We now turn to whether the adjustments in the deficiency notice are attributable to affected items that flow from the partnership gain issue so that we lack jurisdiction over them here. Petitioner argues that respondent's recharacterization of the CRAT distributions under the CRAT anti-abuse regulation and the related penalties are not affected items. 5 We disagree. Both items are in fact affected items that must await a determination of the partnership gain issue at the partnership level.

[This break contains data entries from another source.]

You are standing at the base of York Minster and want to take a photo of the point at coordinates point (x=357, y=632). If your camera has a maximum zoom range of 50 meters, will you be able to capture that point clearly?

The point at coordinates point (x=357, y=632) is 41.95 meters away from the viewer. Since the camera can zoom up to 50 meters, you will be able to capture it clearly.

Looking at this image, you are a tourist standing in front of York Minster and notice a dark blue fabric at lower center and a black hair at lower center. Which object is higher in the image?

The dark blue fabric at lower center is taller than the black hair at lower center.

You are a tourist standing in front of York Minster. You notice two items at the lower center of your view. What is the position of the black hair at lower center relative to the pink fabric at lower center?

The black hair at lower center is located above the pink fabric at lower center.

An affected item is any item to the extent such item is affected by a partnership item. See sec. 6231(a)(5). Further, any item whose existence or amount is dependent on a partnership item is an affected item. See Maxwell v. Commissioner, supra at 791. Recharacterization of the CRAT distributions, whether under section 664(b)6 or the CRAT anti-abuse regulation, depends upon a final determination of the partnership gain issue. We must await the conclusion of the partnership-level proceeding to know the timing and amount of the partnership gain issue. We may then determine the character of the CRAT distributions, either as gain or return of corpus, under section 664(b). We must know the character of the CRAT distributions under section 664(b) to determine whether the CRAT anti-abuse regulation applies at all to recharacterize a return of corpus as capital gain income. 7 Accordingly, we hold that the operation of the CRAT anti-abuse regulation is an affected item. 8
In addition, respondent determined that petitioner is liable for accuracy-related penalties under section 6662 for the years at issue. The penalties do not arise from the adjustments in the FPAA. Instead, these penalties depend upon operation of the CRAT anti-abuse regulation. Accordingly, the penalties are affected items that must await determinations at the partnership level. See Meruelo v. Commissioner, 132 T.C. __, __ (2009) (slip op. at 20-21).

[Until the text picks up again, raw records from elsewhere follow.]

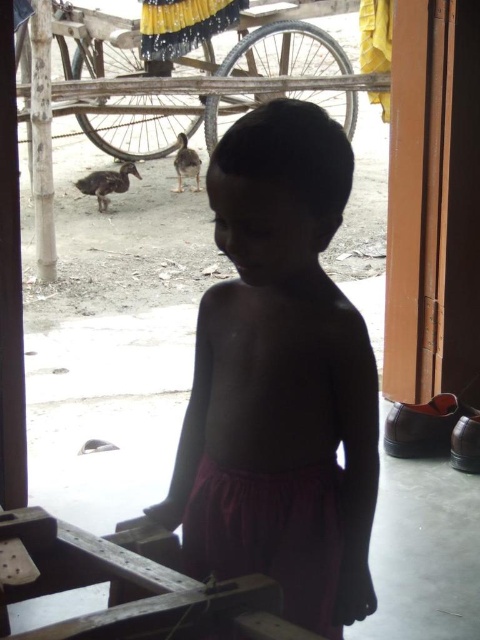 Question: Among these points, which one is farthest from the camera?

Choices:
 (A) (277, 132)
 (B) (190, 163)

Answer: (B)

Question: Among these points, which one is nearest to the camera?

Choices:
 (A) (191, 148)
 (B) (283, 554)
 (C) (107, 170)

Answer: (B)

Question: Is dark skin/smooth skin/child at center wider than brown fuzzy duckling at center?

Choices:
 (A) no
 (B) yes

Answer: (B)

Question: Is matte purple skirt at center behind brown matte duck at lower left?

Choices:
 (A) yes
 (B) no

Answer: (B)

Question: Which is farther from the dark skin/smooth skin/child at center?

Choices:
 (A) matte purple skirt at center
 (B) brown fuzzy duckling at center

Answer: (B)

Question: Is matte purple skirt at center below brown fuzzy duckling at center?

Choices:
 (A) no
 (B) yes

Answer: (B)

III. ConclusionWe conclude that respondent improperly issued the deficiency notice recharacterizing the CRAT distributions before the decision of this Court has become final in the ongoing partnership-level proceeding. Accordingly, we hold that the deficiency notice is invalid and there is no jurisdictional basis upon which this Court may consider the adjustments.
We have considered all the arguments of the parties, and, to the extent we have not addressed them, we find them to be irrelevant, moot, or meritless.
To reflect the foregoing,
An appropriate order of dismissal for lack of jurisdiction will be entered.